台湾俳優のダレン・ワン(王大陸)をめぐる個人情報不正取得事件で、新たな司法判断が下された。台湾メディアの報道によると、新北地方法院は4月22日、ダレン・ワンが関与した二つの個人情報調査案件について一審判決を言い渡した。
裁判所は、ダレン・ワンが交際相手とされる闕沐軒が金銭トラブルに巻き込まれた際、被害金の回収を目的として潘姓の男性の個人情報を不正に取得した件について、個人情報保護法違反に該当すると認定した。その結果、懲役6カ月の判決が言い渡され、罰金による代替措置も認められた。

一方で、兵役逃れを仲介したとされる陳志明の所在確認を目的に個人情報を調査した件については、裁判所は犯罪成立を認めず、無罪判決を下した。
今回の事件では、複数の関係者にも判決が下されている。闕沐軒には懲役6カ月、ダレン・ワンの友人である游翔閔には懲役3カ月が言い渡され、いずれも罰金による代替が可能とされた。また、当時台北市警察の関係者だった劉居榮には文書偽造の罪で懲役1年4カ月の判決が下された。
さらに、四海ギャング海英堂の関係者とされる陳子俊および陳柏均兄弟にも、それぞれ懲役3カ月の判決が言い渡され、こちらも罰金による代替措置が認められた。
報道によれば、ダレン・ワンは過去に兵役逃れの手続きを依頼するため、陳志明に360万台湾ドルを支払っていたという。
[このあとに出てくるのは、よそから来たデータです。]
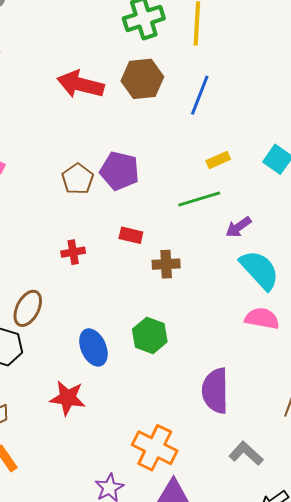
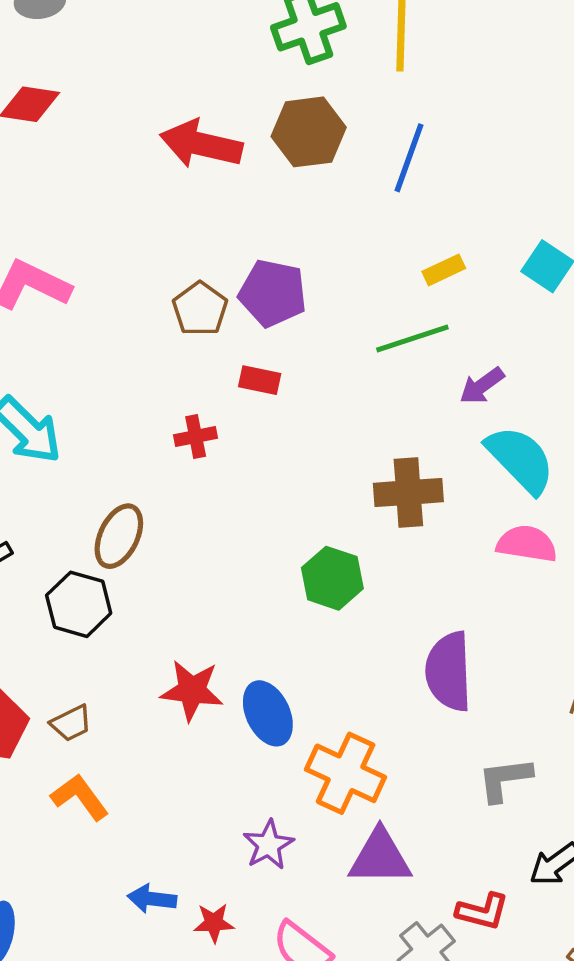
red rectangle: (131, 235) -> (260, 380), moved
brown cross: (166, 264) -> (408, 492), moved, size x1.4
blue ellipse: (93, 347) -> (268, 713), moved
gray L-shape: (246, 453) -> (505, 779), turned -48

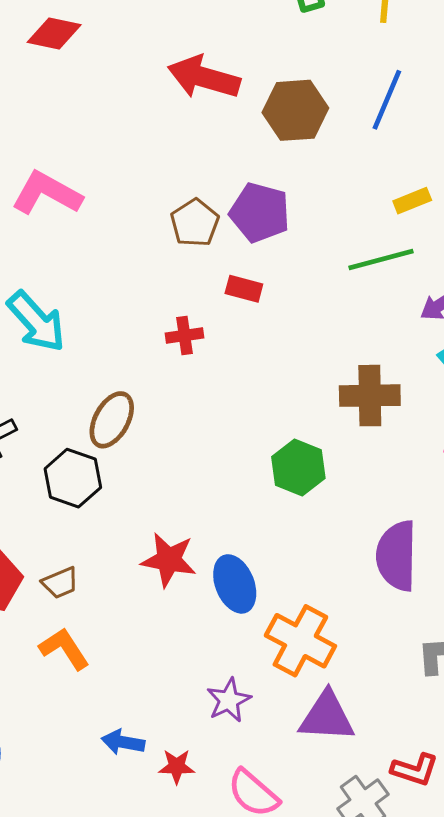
brown hexagon: (309, 132) -> (295, 110), moved

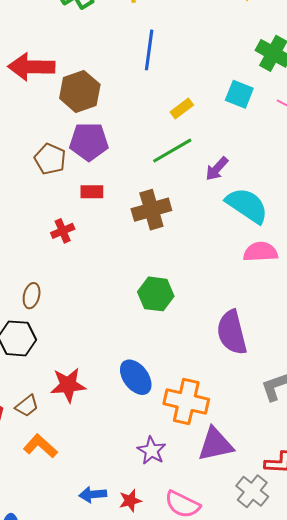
brown hexagon: (295, 110) -> (80, 91), moved
brown cross: (370, 396) -> (151, 210), moved
brown ellipse: (112, 420) -> (32, 296), size x0.7
red star: (169, 560) -> (68, 385), moved

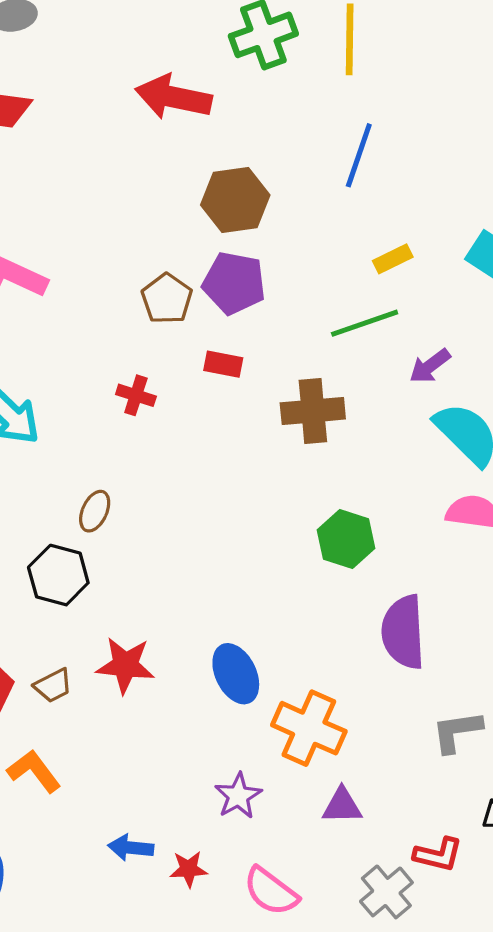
red arrow: (31, 67) -> (174, 97), moved
red cross: (63, 231) -> (136, 395), moved, turned 30
green hexagon: (156, 294) -> (346, 539), moved
purple triangle: (215, 444) -> (342, 806), size x0.7
orange L-shape: (40, 446) -> (34, 771), moved

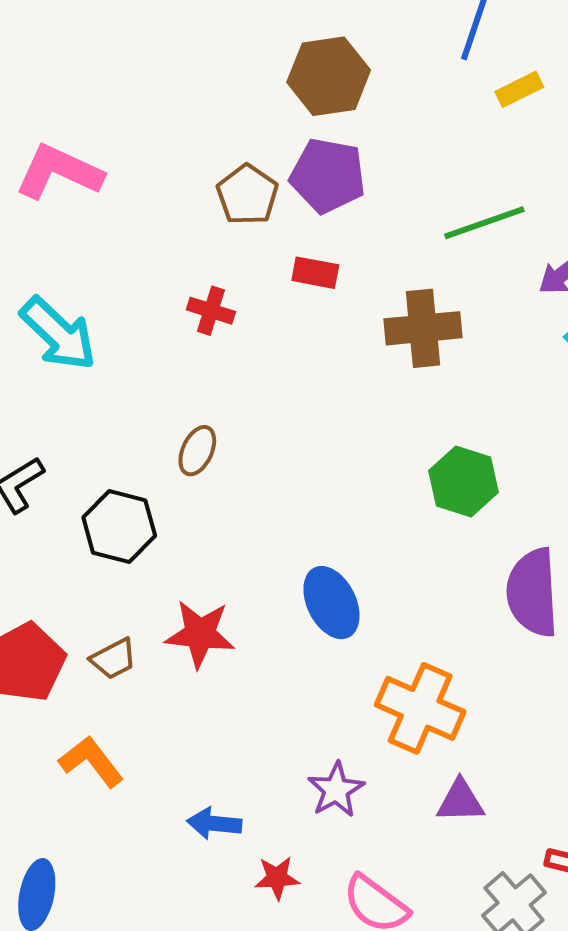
yellow rectangle: (393, 259) -> (519, 89), moved
brown ellipse: (95, 511) -> (197, 451), moved
blue ellipse: (236, 674) -> (331, 603), moved
blue arrow: (131, 848) -> (214, 823), moved

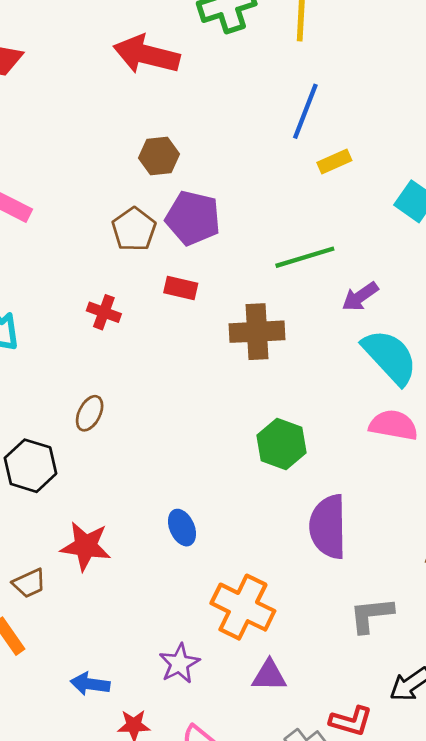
brown hexagon: (329, 76) -> (159, 156), moved, size x0.7
blue ellipse: (331, 603) -> (182, 528), size x0.7
brown trapezoid: (114, 659) -> (29, 583), moved

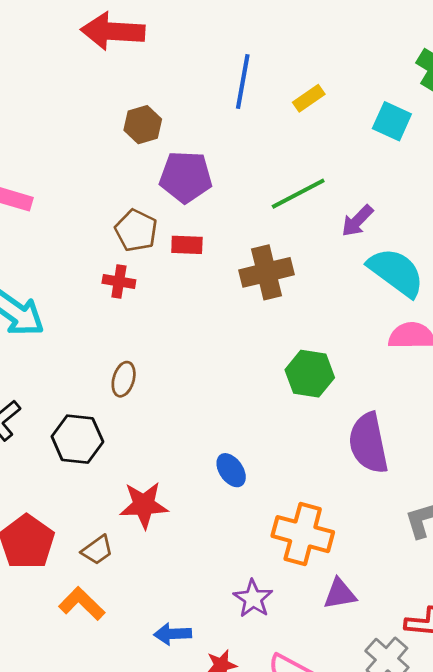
blue line: (305, 111) -> (243, 82), moved
brown pentagon: (134, 229) -> (136, 230), moved

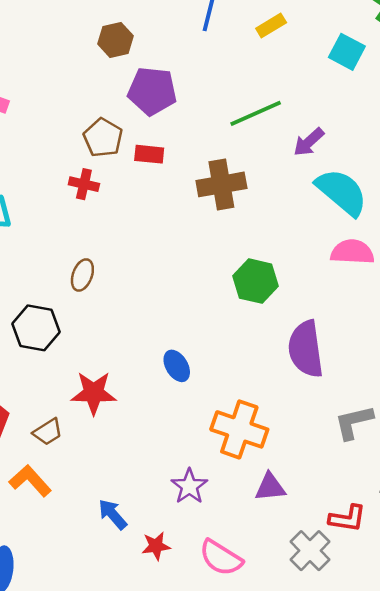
blue arrow: (173, 634) -> (113, 514), turned 48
その後、相手が約束を果たしていないと疑い、知人を通じて警察内部システムを利用し、陳の個人情報を調査したとされる。
また別の案件では、闕沐軒が潘姓の男性に約400万台湾ドルをだまし取られたとして、その資金回収を目的に関係者へ協力を求め、結果的に親族の個人情報が違法に取得されたとされている。
検察側は、個人情報保護法違反、公文書偽造、公務員による機密漏えいなどの罪で関係者を起訴していた。今回の判決を受け、今後控訴が行われるかどうかにも注目が集まっている。